U.K. citizens in the EU may lose banking services. Brits at home will pay for more for them. Everything will cost more, everything.
The British organic food industry will wither for at least nine months because EU recertification can’t even start until after Brexit. May says she’ll keep paying farmers the EU subsidies that made organic farming possible, but only until the next election in 2022.
Similarly, May will fund student exchange programs with EU universities, but again only until 2022. The EU will stop funding British non-governmental organizations working on aid projects, and May probably won’t step up, not for foreign projects. Britain will be shut out of science research grants and infrastructure funding.
Happily, smoking will cost more because Britain will have to replace the EU’s illustrated warnings about the Grim Reaper on its cigarette packages.

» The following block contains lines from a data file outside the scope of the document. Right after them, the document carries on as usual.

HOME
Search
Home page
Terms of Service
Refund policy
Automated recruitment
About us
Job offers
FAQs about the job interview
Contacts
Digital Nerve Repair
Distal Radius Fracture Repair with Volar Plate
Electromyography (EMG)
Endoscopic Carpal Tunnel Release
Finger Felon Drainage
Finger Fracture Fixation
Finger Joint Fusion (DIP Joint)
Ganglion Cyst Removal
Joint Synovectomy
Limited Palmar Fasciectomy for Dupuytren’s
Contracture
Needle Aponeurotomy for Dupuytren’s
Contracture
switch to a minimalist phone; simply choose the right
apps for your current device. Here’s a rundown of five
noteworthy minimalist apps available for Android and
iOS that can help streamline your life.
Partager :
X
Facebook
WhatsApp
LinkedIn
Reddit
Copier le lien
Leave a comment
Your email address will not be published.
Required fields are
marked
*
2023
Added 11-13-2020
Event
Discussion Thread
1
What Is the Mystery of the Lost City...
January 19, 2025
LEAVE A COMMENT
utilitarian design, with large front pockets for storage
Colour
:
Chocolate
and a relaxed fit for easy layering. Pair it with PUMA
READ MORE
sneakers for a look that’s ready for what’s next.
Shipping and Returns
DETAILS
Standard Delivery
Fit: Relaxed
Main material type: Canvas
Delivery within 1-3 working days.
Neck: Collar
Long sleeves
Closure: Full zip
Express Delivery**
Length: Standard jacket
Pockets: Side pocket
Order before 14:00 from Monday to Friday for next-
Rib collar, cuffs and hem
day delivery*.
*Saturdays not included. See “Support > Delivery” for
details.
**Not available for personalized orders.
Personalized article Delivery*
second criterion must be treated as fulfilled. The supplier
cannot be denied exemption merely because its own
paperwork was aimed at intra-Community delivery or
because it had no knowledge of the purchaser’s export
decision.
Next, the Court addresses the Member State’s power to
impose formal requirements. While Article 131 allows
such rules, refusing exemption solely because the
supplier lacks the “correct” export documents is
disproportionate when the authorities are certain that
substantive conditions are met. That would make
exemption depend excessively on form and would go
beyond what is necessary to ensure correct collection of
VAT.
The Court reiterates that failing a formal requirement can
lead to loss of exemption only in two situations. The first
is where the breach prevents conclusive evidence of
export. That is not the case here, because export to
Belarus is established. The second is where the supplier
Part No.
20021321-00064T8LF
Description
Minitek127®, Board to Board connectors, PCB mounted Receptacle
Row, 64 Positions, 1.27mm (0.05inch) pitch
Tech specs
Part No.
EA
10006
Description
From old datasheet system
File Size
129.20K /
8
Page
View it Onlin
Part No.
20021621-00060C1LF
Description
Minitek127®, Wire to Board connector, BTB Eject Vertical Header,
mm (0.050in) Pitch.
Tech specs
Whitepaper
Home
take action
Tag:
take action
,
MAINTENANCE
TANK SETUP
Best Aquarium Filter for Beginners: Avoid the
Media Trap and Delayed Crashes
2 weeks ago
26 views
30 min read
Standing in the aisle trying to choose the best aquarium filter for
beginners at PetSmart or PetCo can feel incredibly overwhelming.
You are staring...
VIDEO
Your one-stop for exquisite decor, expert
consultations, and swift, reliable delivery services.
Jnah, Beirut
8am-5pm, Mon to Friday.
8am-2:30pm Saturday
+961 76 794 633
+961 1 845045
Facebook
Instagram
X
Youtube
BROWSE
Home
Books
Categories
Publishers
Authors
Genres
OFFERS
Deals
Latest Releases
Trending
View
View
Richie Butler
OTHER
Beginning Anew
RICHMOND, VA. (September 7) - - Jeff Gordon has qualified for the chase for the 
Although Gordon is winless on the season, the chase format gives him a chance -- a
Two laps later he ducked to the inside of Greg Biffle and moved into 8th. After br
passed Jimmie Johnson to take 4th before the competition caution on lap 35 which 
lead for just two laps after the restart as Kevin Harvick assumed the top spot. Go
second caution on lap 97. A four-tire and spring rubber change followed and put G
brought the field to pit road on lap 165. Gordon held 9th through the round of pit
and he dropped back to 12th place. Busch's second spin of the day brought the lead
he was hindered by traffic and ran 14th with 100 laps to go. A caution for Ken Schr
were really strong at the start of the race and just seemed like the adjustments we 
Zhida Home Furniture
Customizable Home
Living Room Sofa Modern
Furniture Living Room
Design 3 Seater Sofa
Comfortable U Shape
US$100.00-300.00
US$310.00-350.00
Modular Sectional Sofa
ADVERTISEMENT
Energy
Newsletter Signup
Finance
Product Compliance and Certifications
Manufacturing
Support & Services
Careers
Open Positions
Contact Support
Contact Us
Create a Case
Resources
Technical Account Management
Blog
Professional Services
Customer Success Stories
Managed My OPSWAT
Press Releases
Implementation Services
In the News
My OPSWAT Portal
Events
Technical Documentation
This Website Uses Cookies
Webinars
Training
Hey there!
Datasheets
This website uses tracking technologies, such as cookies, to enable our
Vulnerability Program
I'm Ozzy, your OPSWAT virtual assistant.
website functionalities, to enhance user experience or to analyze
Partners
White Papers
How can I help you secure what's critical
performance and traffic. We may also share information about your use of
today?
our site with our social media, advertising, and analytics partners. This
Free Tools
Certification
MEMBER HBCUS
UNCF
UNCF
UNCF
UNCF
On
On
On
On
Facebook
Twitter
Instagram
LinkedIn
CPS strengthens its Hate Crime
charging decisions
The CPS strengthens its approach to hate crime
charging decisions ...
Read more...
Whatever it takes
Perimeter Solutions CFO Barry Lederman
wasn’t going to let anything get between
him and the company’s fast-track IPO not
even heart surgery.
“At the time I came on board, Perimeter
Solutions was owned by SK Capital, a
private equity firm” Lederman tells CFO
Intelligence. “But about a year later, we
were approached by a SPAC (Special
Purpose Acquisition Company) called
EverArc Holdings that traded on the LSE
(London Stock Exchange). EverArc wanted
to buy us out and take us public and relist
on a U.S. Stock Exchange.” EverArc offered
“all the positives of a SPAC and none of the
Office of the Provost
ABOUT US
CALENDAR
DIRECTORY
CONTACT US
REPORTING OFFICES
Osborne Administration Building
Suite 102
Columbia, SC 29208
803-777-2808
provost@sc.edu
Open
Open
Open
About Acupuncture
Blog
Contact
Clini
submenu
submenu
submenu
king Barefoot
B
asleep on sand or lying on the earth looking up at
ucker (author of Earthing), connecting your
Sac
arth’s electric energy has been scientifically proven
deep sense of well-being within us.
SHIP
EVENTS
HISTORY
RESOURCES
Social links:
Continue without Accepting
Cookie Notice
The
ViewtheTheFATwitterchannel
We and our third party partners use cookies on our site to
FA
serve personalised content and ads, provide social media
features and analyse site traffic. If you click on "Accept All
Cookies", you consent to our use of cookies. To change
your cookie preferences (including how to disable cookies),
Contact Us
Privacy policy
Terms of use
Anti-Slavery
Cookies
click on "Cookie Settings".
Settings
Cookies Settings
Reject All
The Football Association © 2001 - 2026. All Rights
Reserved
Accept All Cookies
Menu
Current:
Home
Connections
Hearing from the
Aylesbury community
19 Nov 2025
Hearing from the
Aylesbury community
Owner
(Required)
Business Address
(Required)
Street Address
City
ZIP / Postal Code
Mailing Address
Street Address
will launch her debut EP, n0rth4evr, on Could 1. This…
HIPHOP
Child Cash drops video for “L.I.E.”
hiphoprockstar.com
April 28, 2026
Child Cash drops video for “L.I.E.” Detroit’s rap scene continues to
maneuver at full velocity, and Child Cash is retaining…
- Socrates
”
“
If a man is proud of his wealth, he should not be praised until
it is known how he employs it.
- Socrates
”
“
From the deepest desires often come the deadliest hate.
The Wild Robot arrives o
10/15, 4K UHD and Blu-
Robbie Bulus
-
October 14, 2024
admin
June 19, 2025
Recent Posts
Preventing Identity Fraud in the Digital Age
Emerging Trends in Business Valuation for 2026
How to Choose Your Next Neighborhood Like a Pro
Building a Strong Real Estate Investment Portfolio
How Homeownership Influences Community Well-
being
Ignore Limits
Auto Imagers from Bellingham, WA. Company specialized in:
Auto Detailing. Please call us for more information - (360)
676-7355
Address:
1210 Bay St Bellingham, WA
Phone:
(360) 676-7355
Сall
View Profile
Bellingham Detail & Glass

Britain is suffering intensely from the Conservative austerity policy that is hacking at the National Health Service and its free medical care, local libraries, schools, affordable housing, university education, welfare, and basically everything established in postwar Britain to make it less medieval in the class sense.
The Conservatives have been doing this for decades, as is their right, and Tony Blair’s New Labour did try to repair things, as was their responsibility, but it leaves the nation facing a huge problem. Why did May retain austerity if she knew EU cash handouts would vanish? It’s austere austerity. Faux-EU till ’22 — is that her slogan?
Voters have nowhere to turn. Both Conservatives and Labour favour Brexit, each for their own reasons. The extreme-Brexit wing of the Conservatives is easily as ideological as the hardline Corbynistas on the left. Both seem willing to trash the nation to make a point.
The only thing that sustains the Conservatives is the thought of Prime Minister Jeremy Corbyn, a hard-left Labourite caught in the past. In many ways he’s like Trump, so sensitive to unfavourable media coverage that he wants to gradually replace the BBC with something Orwellian called the British Digital Corporation, a publicly funded government version of Facebook.
Although calls grow for another referendum on the actual Brexit deal, it might not help. There is no middle ground for reasonable people. Labour and Conservative extremists resemble the Red Guards of Mao’s Cultural Revolution, if the Red Guards had tweeted.
And this is why Brexit will happen. There is nowhere for Britons to turn to make it not happen. If you don’t like Corbyn, stick with May, a nicer Thatcher. Sick of May, vote for a man baked in 1970s macramé populism but with more misogyny. That’s two deplorables.
Brexit is disgracing almost everyone. Meanwhile, there are dozens more warning papers to go, and I do mean downwards.